This document briefly describes WILUS, Wi-Fi 6, and WILUS’ contribution to the 802.11ax specification, or labeled Wi-Fi 6 by the Wi-Fi Alliance. Though a relatively small company, WILUS contributed to many critical features in Wi-Fi 6, and its patent portfolio represents a significant component of Wi-Fi 6-related IP.

About WILUS

WILUS is an R&D Company based in South Korea, which was founded in 2012 by Jin Sam Kwak (1) to focus on wireless and multimedia technologies for next generation ICT standards such as LTE-Advanced Pro, 5G NR(-Advanced), Wi-Fi 6, MPEG-H 3D Audio, and VVC. Within WILUS, more than 30 engineers and experts hold advanced degrees (Ph.D./M.S.) and have unparalleled expertise and experience in wireless connectivity and all relevant standards technologies. During the past ten years, WILUS’ standards team has been a key contributor to global ICT standards development for the next generation of wireless and multimedia services.
 
About Wi-Fi 6

The IEEE 802.11ax standard, otherwise known as Wi-Fi 6, or High-Efficiency WLAN (HEW) is the latest technology replacing the current 802.11ac WLAN devices, providing scalability and uncompromised performance. The high-level goal for Wi-Fi 6 was to improve spectrum efficiency and throughput in high-density Wi-Fi environments. As formulated, Wi-Fi 6 lets access points support more clients in dense environments and provides a better experience for typical wireless LAN networks. Wi-Fi 6 also provides up to 4x increase in throughput while reducing power consumption reduced by up to 66%. Figure 1 shows the evolution of Wi-Fi standards.


Figure 1. The Evolution of Wi-Fi Standards

WILUS Contributions to 802.11ax/Wi-Fi 6
Some background on the IEEE and its standard-setting process will be helpful to understand WILUS’ contribution to Wi-Fi 6. Briefly, the 802.11ax standard is an IEEE specification, Wi-Fi 6 the Wi-Fi Alliance designation. The IEEE (I-triple-E) is the Institute of Electrical and Electronics Engineers, a professional and standard-setting organization. The IEEE 802.11 working group under the IEEE Project 802 LAN/MAN Standards Committee (aka IEEE 802 or LMSC) sets all Wi-Fi standards.

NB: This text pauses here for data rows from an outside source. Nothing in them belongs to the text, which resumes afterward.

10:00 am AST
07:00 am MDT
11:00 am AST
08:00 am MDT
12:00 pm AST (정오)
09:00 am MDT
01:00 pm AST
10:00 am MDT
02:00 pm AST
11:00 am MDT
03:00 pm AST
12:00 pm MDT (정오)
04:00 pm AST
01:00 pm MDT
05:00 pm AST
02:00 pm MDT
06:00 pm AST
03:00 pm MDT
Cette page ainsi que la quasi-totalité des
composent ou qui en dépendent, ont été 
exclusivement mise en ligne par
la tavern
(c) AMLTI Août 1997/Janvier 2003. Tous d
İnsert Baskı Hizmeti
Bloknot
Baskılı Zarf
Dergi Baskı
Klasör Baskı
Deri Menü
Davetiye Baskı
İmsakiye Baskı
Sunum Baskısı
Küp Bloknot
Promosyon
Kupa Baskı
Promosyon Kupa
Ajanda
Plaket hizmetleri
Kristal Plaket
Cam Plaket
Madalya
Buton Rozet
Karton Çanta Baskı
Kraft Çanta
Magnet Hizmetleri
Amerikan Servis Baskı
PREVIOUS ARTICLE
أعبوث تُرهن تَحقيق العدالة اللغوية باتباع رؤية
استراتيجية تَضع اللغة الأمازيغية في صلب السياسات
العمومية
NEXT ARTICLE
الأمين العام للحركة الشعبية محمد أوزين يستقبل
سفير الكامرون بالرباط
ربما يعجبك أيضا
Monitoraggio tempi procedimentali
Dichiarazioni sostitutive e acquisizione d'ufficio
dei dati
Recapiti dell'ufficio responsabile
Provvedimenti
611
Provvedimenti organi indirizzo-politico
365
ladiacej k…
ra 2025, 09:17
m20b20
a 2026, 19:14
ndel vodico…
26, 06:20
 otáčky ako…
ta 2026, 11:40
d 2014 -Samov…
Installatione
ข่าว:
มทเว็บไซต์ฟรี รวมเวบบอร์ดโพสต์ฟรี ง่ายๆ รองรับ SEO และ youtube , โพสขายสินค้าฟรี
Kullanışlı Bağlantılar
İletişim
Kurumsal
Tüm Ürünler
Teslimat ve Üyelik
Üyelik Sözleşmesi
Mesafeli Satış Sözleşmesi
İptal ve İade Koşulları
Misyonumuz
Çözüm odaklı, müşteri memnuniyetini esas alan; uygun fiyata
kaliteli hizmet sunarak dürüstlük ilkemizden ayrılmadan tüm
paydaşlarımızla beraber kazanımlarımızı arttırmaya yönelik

The standardization process starts with a functional requirements document that, as the name suggests, defines the technical requirements for the new specification. Once defined, individual members in dozens or hundreds of companies submit technical contributions to meet these requirements. This is a competitive process as different companies propose different technologies and technological approaches.

Movement through the process is driven by individual voters in the IEEE 802.11 working group. Specifically, at various points in the standard-setting process, at least 75% of voters must agree to add a technical contribution to the specification framework, adopt the specification into a draft, and approve the draft. Though WILUS is small compared to many contributors in global big companies, WILUS had several voting members in the IEEE 802.11 working group and actively participated in IEEE 802.11ax standards development with their technical expertise. During the Wi-Fi 6 development process, WILUS submitted more than 90 contributions with almost 30 adopted contributions from May 2014 to the publication of the specification in May 2021. This placed WILUS well within the top 20 contributors to Wi-Fi 6 – if we were to limit the analysis to the contributions submitted before November 2016, when Draft 1.0 was released (2), WILUS would rank even higher.

As it is standard practice, WILUS secured the ideas aimed to 802.11ax by patenting them and then strategically submitted selected ideas as the technical contributions, based on the standards progress for the development of IEEE 802.11ax specification. All patents including the technical proposals to the 802.11ax totaled more than 500 patents by the end of 2021, and the total is expected to grow to more than 750 granted patents by the end of 2025.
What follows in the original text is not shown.